Consider the records below. How many of their lines include the word "pêche"? State the number and nothing else.

Material to process
++++

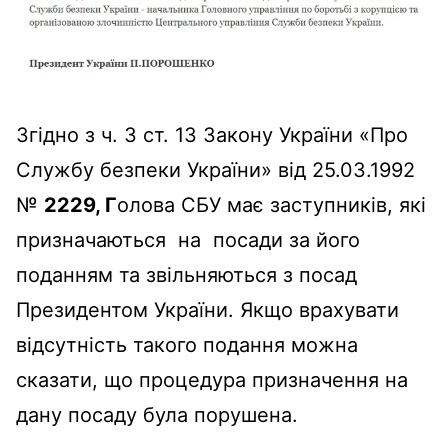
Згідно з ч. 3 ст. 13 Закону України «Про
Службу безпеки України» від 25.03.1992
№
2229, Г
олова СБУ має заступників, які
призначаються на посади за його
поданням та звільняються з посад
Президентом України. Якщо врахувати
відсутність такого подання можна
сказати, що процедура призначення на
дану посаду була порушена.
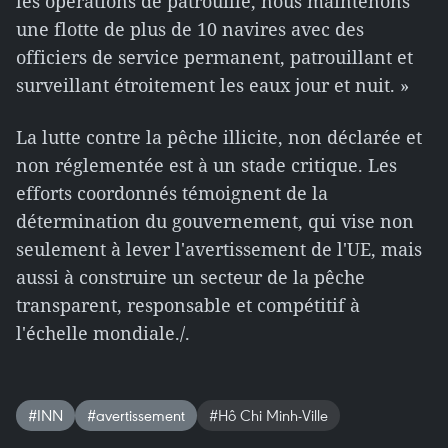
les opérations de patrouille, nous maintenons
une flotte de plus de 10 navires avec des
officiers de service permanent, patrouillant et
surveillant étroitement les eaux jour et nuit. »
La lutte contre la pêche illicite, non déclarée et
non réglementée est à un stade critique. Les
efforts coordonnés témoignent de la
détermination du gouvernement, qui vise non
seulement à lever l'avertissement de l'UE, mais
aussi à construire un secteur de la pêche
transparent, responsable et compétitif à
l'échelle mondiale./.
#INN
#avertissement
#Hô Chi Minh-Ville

++++

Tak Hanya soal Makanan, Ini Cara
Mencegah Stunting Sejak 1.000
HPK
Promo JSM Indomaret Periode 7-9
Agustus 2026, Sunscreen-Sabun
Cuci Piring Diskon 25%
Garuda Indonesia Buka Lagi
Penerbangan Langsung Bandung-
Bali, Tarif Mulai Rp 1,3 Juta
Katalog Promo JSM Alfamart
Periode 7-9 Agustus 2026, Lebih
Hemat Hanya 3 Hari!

++++

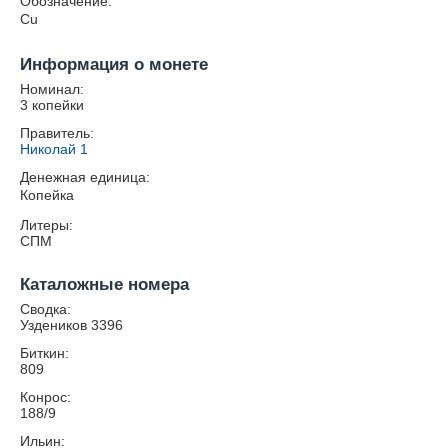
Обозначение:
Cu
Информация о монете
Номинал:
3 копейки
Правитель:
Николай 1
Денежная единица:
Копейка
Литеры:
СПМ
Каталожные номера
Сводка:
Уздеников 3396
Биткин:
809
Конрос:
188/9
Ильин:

++++

Expected answer
2